Second, Yamaha Motor is factually distinguishable. There it was undisputed that the American subsidiary based in California which was being served on behalf of the foreign entity (1) was a wholly-owned domestic subsidiary of the Japanese manufacturer, (2) was designated as the exclusive importer and distributor of the vehicles manufactured in Japan, including the one at issue, (3) provided the warranty and owner manuals for the vehicles, (4) conducted testing on the vehicles and handled all customer complaints and accident reports for the United States involving Yamaha vehicles, (5) provided marketing for the vehicles and (6) was described by the

Japanese manufacturer as the “Regional Headquarters for North America.”

In contrast, plaintiff in the present case has provided no evidence whatsoever which establishes a similarly extensive relationship between WCE, the foreign corporation, and CGI, the entity actually served in Indiana. The evidence offered by the opposition here shows little more than that CGI is “the parent company” of WCE but this amounts to nothing approaching or even analogous to the significant relationship found between Yamaha-Japan and Yamaha-North America. In fact, plaintiff seems to concede that CGI itself played no role whatsoever in design, research, development, testing and/or marketing of the subject device in the State of California, so the present case falls far short of establishing valid service even under the liberal standards found in Cosper.

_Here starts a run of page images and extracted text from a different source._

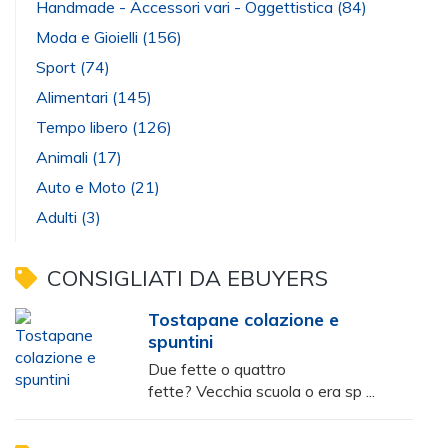
Handmade - Accessori vari - Oggettistica
(84)
Moda e Gioielli
(156)
Sport
(74)
Alimentari
(145)
Tempo libero
(126)
Animali
(17)
Auto e Moto
(21)
Adulti
(3)
CONSIGLIATI DA EBUYERS
Tostapane colazione e
spuntini
Due fette o quattro
fette? Vecchia scuola o era sp ...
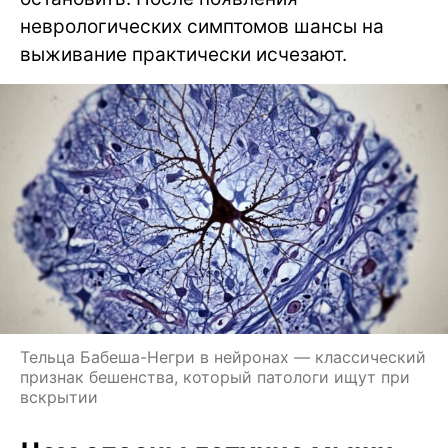
неврологических симптомов шансы на
выживание практически исчезают.
Тельца Бабеша-Негри в нейронах — классический
признак бешенства, который патологи ищут при
вскрытии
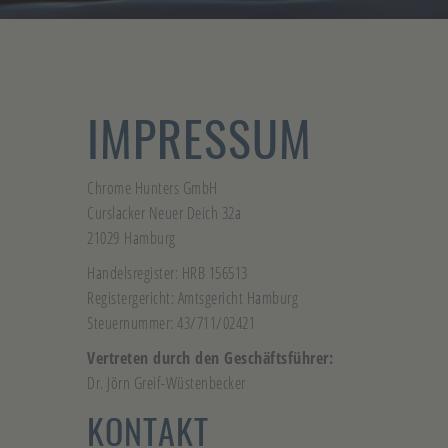
IMPRESSUM
Chrome Hunters GmbH
Curslacker Neuer Deich 32a
21029 Hamburg
Handelsregister: HRB 156513
Registergericht: Amtsgericht Hamburg
Steuernummer: 43/711/02421
Vertreten durch den Geschäftsführer:
Dr. Jörn Greif-Wüstenbecker
KONTAKT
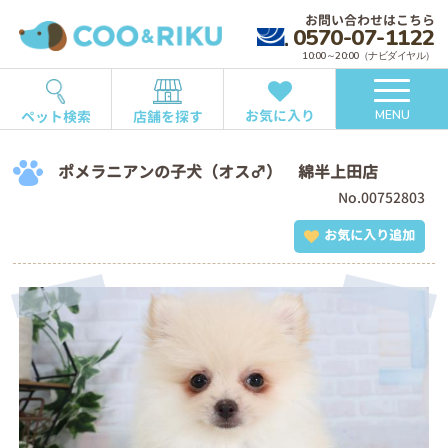
お問い合わせはこちら
0570-07-1122
10:00～20:00（ナビダイヤル）
お気に入り
ペット検索
店舗を探す
MENU
ポメラニアンの子犬（オス♂） 綿半上田店
No.00752803
お気に入り追加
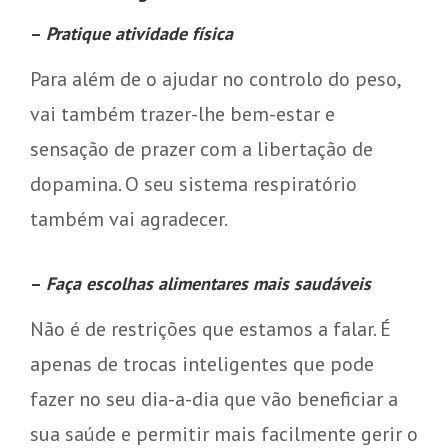
–
Pratique atividade física
Para além de o ajudar no controlo do peso,
vai também trazer-lhe bem-estar e
sensação de prazer com a libertação de
dopamina. O seu sistema respiratório
também vai agradecer.
–
Faça escolhas alimentares mais saudáveis
Não é de restrições que estamos a falar. É
apenas de trocas inteligentes que pode
fazer no seu dia-a-dia que vão beneficiar a
sua saúde e permitir mais facilmente gerir o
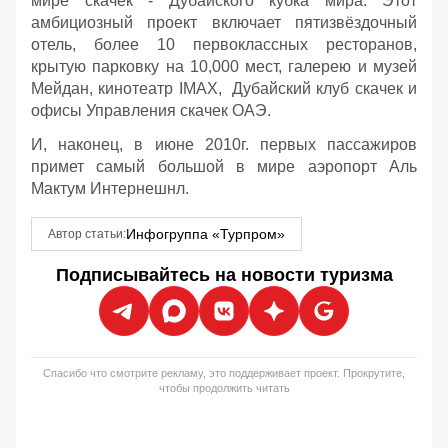
мире скачек - Дубайского кубка мира. Этот
амбициозный проект включает пятизвёздочный
отель, более 10 первоклассных ресторанов,
крытую парковку на 10,000 мест, галерею и музей
Мейдан, кинотеатр IMAX, Дубайский клуб скачек и
офисы Управления скачек ОАЭ.
И, наконец, в июне 2010г. первых пассажиров
примет самый большой в мире аэропорт Аль
Мактум Интернешнл.
Инфогруппа «Турпром»
Автор статьи:
Подписывайтесь на новости туризма
Спасибо что смотрите рекламу, это поддерживает проект. Прокрутите,
чтобы продолжить читать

Consequently, this court is neither compelled nor persuaded by the Cosper or Yamaha decisions to conclude that the purported service on CGI’s CEO in Indiana constituted valid substituted service on the foreign corporation WCE and in light of this, there is no need for the court to resolve here the question of whether plaintiff’s substituted service on CGI’s CEO was otherwise proper under California law.

Conclusion

Since plaintiff has failed to produce evidence sufficient to establish valid service of summons on defendant WCE, the present motion to quash must be and hereby is granted. Thus, WCE need not respond to the summons and complaint unless and until they are properly served on WCE.

This minute order is effective immediately. No formal order or other notice is required. (Code Civ. Proc. §1019.5; CRC Rule 3.1312.)